Compared to the acquisition time of bilateral sagittal oblique 2D T2w TSE sequences, acquisition time of the 3D T2w SPACE sequence, which was accelerated by parallel imaging (iPAT of 2–3), was about 30% longer at 3 T (04:31 min vs. 03:06 min), and slightly shorter at 1.5 T (04:28 min vs. 04:54 min), respectively. Within these acquisition times, 3D T2w SPACE also offers increased anatomical coverage in comparison to sagittal oblique 2D T2w TSE sequences, including the neuroforamina of both sides as well as the entire spinal canal, thereby offering an additional possibility to analyze structures in the spinal canal (particularly the nerve rootlets, better delineated than on 2D T2w according to prior studies [14]) and the potential to follow rootlets and proximal nerve roots on one single sequence. The possibility to reformat the sequence in arbitrary planes is of potential additional benefit, as the foramina of different levels may not lie in the same plane, particularly in patients with scoliosis or vertebral segmentation anomalies (Fig. 5). In this context, the longer time necessary for grading the foraminal stenosis compared to 2D T2w TSE—less than 1 min, including the time needed to reformat the images—appears acceptable for clinical practice.

Fig. 5

a Coronal MPR of 3D T2w SPACE shows block vertebra C3/C4 (asterisk) and slightly dextroconvex scoliotic posture centered on C6/C7 (arrow). b and c On sagittal oblique 2D T2w TSE (planned according to higher cervical segments) borders of the right C6/C7 neuroforamen are on different slices (arrows), impairing the visualization of the neuroforamen and its contents. d Representation of the entire right C6/C7 neuroforamen on a single slice on a sagittal oblique MPR of 3D T2w SPACE, allowing for easier appreciation of foraminal stenosis

In light of the relatively low additional examination and interpretation time and its added benefits, 3D T2w SPACE could supplant sagittal oblique 2D T2w TSE sequences. Replacement of conventional sagittal and axial T2w TSE and/or spoiled T2*w sequences (such as multi-echo data image combination, MEDIC) seems less practicable unless for indications where the spinal cord itself is not of interest, as spinal cord anatomy and pathology are superiorly depicted on the latter sequence [24-28].

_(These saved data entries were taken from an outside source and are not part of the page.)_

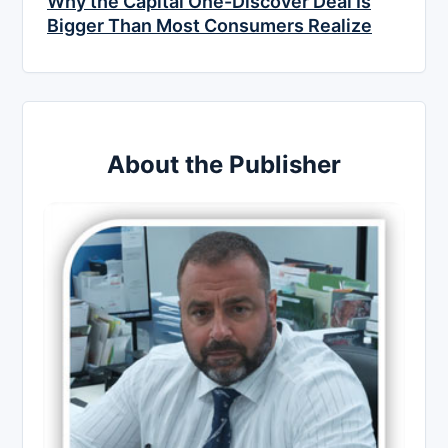
Why the Capital One-Discover Deal Is
Bigger Than Most Consumers Realize
About the Publisher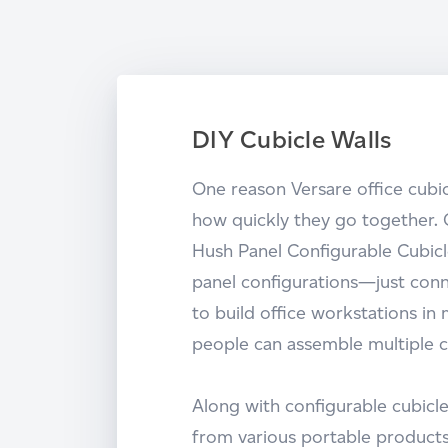
DIY Cubicle Walls
One reason Versare office cubic
how quickly they go together. 
Hush Panel Configurable Cubicle
panel configurations—just conn
to build office workstations in
people can assemble multiple c
Along with configurable cubicle
from various portable products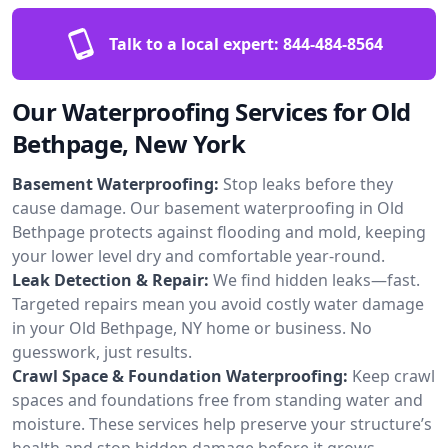
Talk to a local expert:
844-484-8564
Our Waterproofing Services for Old
Bethpage, New York
Basement Waterproofing:
Stop leaks before they
cause damage. Our basement waterproofing in Old
Bethpage protects against flooding and mold, keeping
your lower level dry and comfortable year-round.
Leak Detection & Repair:
We find hidden leaks—fast.
Targeted repairs mean you avoid costly water damage
in your Old Bethpage, NY home or business. No
guesswork, just results.
Crawl Space & Foundation Waterproofing:
Keep crawl
spaces and foundations free from standing water and
moisture. These services help preserve your structure’s
health and stop hidden damage before it grows.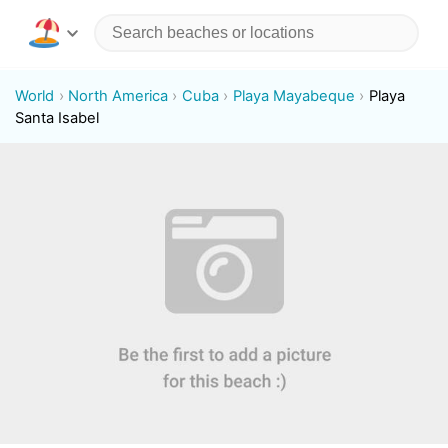
World
North America
Cuba
Playa Mayabeque
Playa
Santa Isabel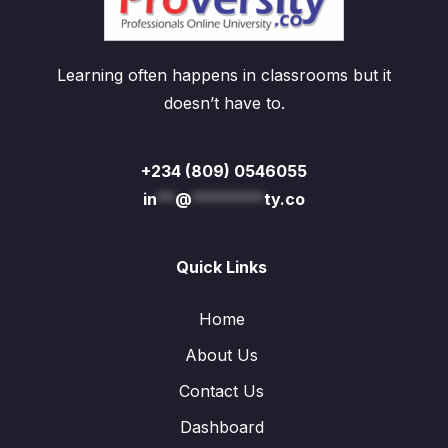
Learning often happens in classrooms but it
doesn’t have to.
+234 (809) 0546055
in
**
@
********
ty.co
Quick Links
Home
About Us
Contact Us
Dashboard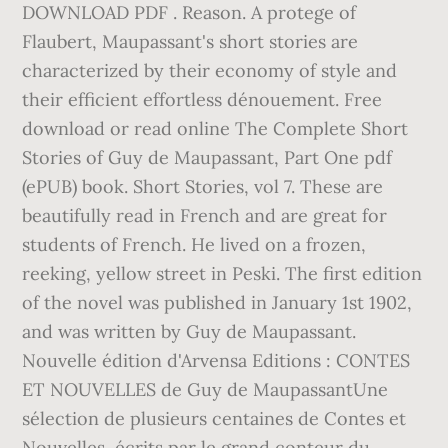
DOWNLOAD PDF . Reason. A protege of
Flaubert, Maupassant's short stories are
characterized by their economy of style and
their efficient effortless dénouement. Free
download or read online The Complete Short
Stories of Guy de Maupassant, Part One pdf
(ePUB) book. Short Stories, vol 7. These are
beautifully read in French and are great for
students of French. He lived on a frozen,
reeking, yellow street in Peski. The first edition
of the novel was published in January 1st 1902,
and was written by Guy de Maupassant.
Nouvelle édition d'Arvensa Editions : CONTES
ET NOUVELLES de Guy de MaupassantUne
sélection de plusieurs centaines de Contes et
Nouvelles, écrits par le grand conteur du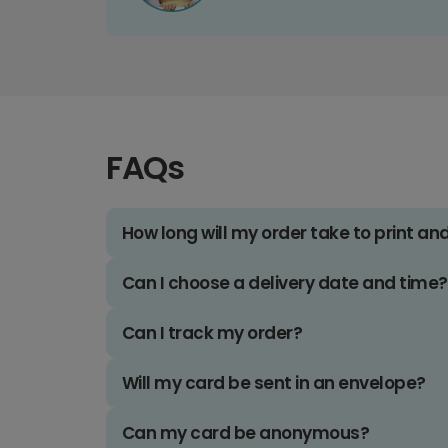
FAQs
How long will my order take to print an
Can I choose a delivery date and time?
Can I track my order?
Will my card be sent in an envelope?
Can my card be anonymous?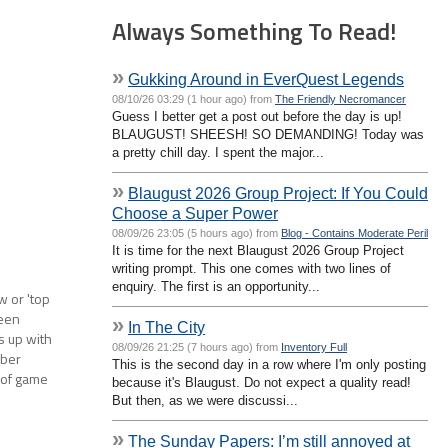
Always Something To Read!
»
Gukking Around in EverQuest Legends
08/10/26 03:29 (1 hour ago) from
The Friendly Necromancer
Guess I better get a post out before the day is up!
BLAUGUST! SHEESH! SO DEMANDING! Today was
a pretty chill day. I spent the major...
»
Blaugust 2026 Group Project: If You Could
Choose a Super Power
08/09/26 23:05 (5 hours ago) from
Blog - Contains Moderate Peril
It is time for the next Blaugust 2026 Group Project
writing prompt. This one comes with two lines of
enquiry. The first is an opportunity...
w or 'top
been
»
In The City
s up with
08/09/26 21:25 (7 hours ago) from
Inventory Full
mber
This is the second day in a row where I'm only posting
 of game
because it's Blaugust. Do not expect a quality read!
But then, as we were discussi...
»
The Sunday Papers: I’m still annoyed at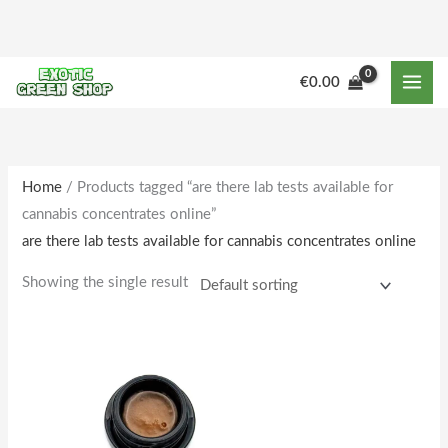
Skip
to
content
M
M
€
0.00
i
a
n
x
p
p
r
r
Home
/ Products tagged “are there lab tests available for
cannabis concentrates online”
i
i
are there lab tests available for cannabis concentrates online
c
c
e
e
Showing the single result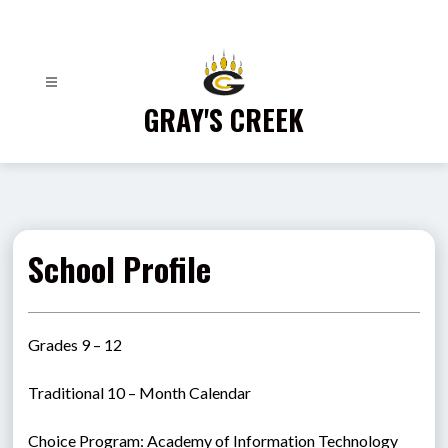
Skip
to
content
GRAY'S CREEK
School Profile
Grades 9 – 12
Traditional 10 – Month Calendar
Choice Program: Academy of Information Technology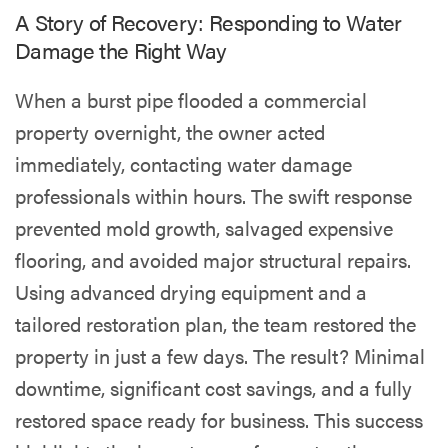
A Story of Recovery: Responding to Water
Damage the Right Way
When a burst pipe flooded a commercial
property overnight, the owner acted
immediately, contacting water damage
professionals within hours. The swift response
prevented mold growth, salvaged expensive
flooring, and avoided major structural repairs.
Using advanced drying equipment and a
tailored restoration plan, the team restored the
property in just a few days. The result? Minimal
downtime, significant cost savings, and a fully
restored space ready for business. This success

This study is limited by its retrospective design and the absence of a surgical reference standard. Further, the prevalence of significant foraminal stenosis of the cervical spine was low; however, this reflects the prevalence in a typical clinical setting.

3D T2w SPACE is comparable with sagittal oblique 2D T2w TSE in the evaluation of cervical neural foramina and can be acquired and analyzed in an acceptable time, furthering its potential to replace sagittal oblique sequences.